Covered Calls


My first introduction into trading was by way of covered calls.

Covered calls are an income strategy and typically promise a 2% or so return per month. This strategy involves buying a share (or even a CFD) and selling a call against it. Variations of this strategy include buying an option ITM and selling an option OTM at a higher strike both with the same expiry.

Covered calls CAN work quite well in a market that is rising or going sideways but can present problems if a market is declining.

In addition to buying stock and selling a call, some educators will telly you to buy a put as ‘insurance’

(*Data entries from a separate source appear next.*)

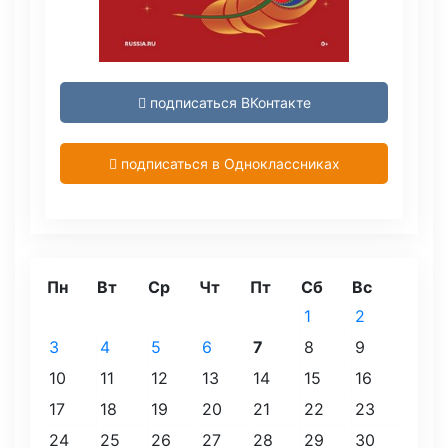
подписаться ВКонтакте
подписаться в Одноклассниках
Пн
Вт
Ср
Чт
Пт
Сб
Вс
1
2
3
4
5
6
7
8
9
10
11
12
13
14
15
16
17
18
19
20
21
22
23
24
25
26
27
28
29
30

Let’s take a look at an example using AAPL stock. See also other articles options and volatility

Here is a chart of AAPL today (8th May)

AAPL Chart

As you can see, this equity is in a strong uptrend which makes it a good candidate for a covered call. Last night, it closed at $153.01

Some of the factors to consider from a Technical Analysis standpoint could be:

  • close yesterday is higher than the close six months ago – confirms we are in an uptrend.
  • industry sector is also up. AAPL is in the Technology sector, XLK.XLK Sector
  • check the trend by plotting a 200 day simple moving average (SMA). Is stock trading above this line?
  • check the medium term trend is above 50 day SMA

Next it is a good idea to consider some fundamental factors with Fundamental analysis.

  • make sure the stock is not a motor vehicle, banking stock or a chinese stock – all these are either too volatile or too subject to government interference or regulation.
  • make sure the stock is not paying a dividend during the period of the option.
  • check the inside owners or institutional holdings in a company is >10%
  • stocks priced higher than $20 have a reasonable return
  • you can also check analysts grades and recommendations however I tend to place no weight on this at all.

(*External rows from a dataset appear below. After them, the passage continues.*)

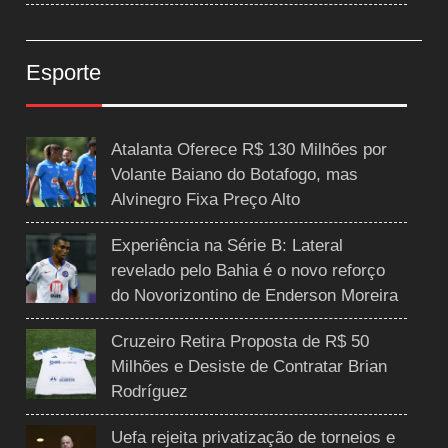
Esporte
Atalanta Oferece R$ 130 Milhões por
Volante Baiano do Botafogo, mas
Alvinegro Fixa Preço Alto
Experiência na Série B: Lateral
revelado pelo Bahia é o novo reforço
do Novorizontino de Enderson Moreira
Cruzeiro Retira Proposta de R$ 50
Milhões e Desiste de Contratar Brian
Rodríguez
Uefa rejeita privatização de torneios e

To check out Technical Analysis, either use your own charting package, one of the freebies online or your broker platform will also provide charts and some of them allow you to draw moving averages and other indicators on your charts.

For fundamental analysis, try Finviz or try 4-traders

So we have decided we want to do a covered call on AAPL.

Here is the option chain.



AAPL May17 Option Chain

I would usually pick a strike price Out-of-the-money (OTM). Say we write the strike price at 155 expiring May17 which is in 11 days. We will receive $0.77 income per share for this.

I also need to consider a strike price for the ‘insurance’ put option. We may decide to protect 5% of our capital which means we would be looking for a Put strike around 95% x 153.01 = 145.36 so the best strike would be 145 or 146. Say we pick 146. This will cost us $0.22 per share.

So this will look something like this:

Purchase AAPL $-153.01
Sell Call 155       $     0.77
Buy Put 146       $-    0.22

Total Cost:         $-152.46

This is a return of 0.36% (153.01-152.46/153.01×100)

Not a good return. Ideally we would have written this covered call on the Monday after expiry in April. Remember this is just an illustration!

Let me put this into a trade ticket on Options eXpress. (the best platform for Options I have seen)Covered Call

In practice, I would watch this trade. Instead of buying a put, you could have a contingent order to close the position (Buy back the call and sell the stock) triggered it the stock was at a specific price which would save you the cost of the put. Also, if it gets close to expire and the stock price has fallen, you could close out the put (which will be worth much more money). Generally you should consider the position. If the put gets exercised, you will make a loss on the trade. You need to consider your opinion and what you think will happen to the stock in the next month.

Just remember: every huge loss started as a small loss! Be wise. Be prepared to take a small loss. I know educators will have you believe this strategy is a printing press however consider most traders make money maybe 30-40% of the time and everything else is a (hopefully) small loss or break even. There is no such thing as a 100% no-risk win rate over the long term! Be warned!

Originally posted 2017-05-09 11:02:54.